How many lines in the entries below contain the word "trong"? Answer with the number and nothing else.

—————

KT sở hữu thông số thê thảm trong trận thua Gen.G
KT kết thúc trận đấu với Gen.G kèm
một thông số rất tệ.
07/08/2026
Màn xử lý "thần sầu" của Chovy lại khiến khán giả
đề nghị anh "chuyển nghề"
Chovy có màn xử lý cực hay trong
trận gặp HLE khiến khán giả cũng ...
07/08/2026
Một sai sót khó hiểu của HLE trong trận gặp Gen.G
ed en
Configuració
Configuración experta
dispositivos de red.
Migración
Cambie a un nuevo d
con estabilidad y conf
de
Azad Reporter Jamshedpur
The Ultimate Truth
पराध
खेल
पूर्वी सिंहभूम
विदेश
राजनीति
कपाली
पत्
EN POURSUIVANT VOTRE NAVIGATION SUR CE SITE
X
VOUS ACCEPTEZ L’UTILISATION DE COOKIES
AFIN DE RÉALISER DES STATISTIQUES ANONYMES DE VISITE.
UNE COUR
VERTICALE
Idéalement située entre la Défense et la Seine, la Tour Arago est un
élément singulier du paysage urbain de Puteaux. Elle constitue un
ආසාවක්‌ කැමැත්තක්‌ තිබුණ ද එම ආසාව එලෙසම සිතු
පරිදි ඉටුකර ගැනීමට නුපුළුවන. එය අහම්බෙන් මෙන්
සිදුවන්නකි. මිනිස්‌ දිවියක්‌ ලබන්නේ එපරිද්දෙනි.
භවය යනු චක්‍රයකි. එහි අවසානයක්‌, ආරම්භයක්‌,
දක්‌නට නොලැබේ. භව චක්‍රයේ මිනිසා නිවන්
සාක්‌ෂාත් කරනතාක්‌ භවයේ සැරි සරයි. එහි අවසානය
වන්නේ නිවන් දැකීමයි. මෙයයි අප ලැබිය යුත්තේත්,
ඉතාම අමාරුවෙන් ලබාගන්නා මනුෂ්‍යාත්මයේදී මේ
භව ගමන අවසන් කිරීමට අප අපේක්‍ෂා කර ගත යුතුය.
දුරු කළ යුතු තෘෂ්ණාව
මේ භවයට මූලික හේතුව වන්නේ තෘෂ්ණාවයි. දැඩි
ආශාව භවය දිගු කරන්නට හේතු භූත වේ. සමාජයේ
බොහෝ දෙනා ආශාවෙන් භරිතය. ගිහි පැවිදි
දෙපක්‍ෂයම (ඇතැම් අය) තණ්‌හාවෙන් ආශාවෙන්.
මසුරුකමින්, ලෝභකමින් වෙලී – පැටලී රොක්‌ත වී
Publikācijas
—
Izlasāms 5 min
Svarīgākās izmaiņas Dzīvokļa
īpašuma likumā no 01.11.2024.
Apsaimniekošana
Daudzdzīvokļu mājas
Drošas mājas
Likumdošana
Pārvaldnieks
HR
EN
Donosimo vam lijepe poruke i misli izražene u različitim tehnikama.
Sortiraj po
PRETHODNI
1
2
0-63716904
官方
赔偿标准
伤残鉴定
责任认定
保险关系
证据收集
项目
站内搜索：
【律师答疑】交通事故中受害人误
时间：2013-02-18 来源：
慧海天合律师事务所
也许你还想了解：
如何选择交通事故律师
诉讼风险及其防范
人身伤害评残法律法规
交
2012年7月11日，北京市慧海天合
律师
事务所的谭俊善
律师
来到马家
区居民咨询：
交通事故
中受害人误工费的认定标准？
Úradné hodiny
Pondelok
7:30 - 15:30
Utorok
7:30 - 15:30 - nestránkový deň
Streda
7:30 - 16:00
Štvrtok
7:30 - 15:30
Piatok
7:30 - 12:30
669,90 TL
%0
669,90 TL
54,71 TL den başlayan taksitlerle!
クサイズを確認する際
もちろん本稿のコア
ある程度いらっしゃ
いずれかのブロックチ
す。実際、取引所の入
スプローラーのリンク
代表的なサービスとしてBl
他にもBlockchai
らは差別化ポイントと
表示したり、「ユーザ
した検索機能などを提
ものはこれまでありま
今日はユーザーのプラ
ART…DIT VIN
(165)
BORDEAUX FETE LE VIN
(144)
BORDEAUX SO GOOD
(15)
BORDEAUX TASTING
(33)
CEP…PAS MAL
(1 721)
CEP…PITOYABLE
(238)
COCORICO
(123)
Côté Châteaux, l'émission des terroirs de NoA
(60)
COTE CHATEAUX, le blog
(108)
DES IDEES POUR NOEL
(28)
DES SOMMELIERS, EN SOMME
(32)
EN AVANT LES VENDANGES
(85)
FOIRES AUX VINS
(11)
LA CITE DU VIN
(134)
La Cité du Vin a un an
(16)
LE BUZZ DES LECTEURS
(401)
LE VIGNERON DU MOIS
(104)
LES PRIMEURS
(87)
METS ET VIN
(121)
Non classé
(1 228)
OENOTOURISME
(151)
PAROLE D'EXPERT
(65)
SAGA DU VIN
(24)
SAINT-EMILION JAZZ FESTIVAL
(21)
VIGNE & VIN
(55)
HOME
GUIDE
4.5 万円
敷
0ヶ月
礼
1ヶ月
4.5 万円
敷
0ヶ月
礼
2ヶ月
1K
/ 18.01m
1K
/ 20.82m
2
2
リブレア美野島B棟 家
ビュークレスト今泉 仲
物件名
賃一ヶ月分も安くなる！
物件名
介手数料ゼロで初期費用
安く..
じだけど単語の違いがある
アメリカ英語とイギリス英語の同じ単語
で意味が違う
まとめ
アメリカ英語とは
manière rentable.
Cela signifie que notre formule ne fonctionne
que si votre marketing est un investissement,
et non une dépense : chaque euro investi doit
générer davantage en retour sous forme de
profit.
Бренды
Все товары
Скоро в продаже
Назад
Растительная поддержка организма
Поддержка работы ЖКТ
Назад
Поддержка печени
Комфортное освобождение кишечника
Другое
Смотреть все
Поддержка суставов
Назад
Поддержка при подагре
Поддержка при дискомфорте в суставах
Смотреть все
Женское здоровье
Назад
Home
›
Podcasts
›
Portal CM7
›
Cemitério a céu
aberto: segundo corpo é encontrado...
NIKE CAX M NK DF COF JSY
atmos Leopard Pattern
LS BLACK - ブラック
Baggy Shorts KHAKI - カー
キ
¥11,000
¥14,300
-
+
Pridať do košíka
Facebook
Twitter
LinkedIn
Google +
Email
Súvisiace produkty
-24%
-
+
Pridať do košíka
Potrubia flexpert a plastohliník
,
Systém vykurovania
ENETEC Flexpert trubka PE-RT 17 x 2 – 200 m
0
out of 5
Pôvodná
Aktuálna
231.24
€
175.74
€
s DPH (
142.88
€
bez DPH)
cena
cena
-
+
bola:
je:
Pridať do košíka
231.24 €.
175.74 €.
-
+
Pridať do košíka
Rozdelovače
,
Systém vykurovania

—————

### Output below
3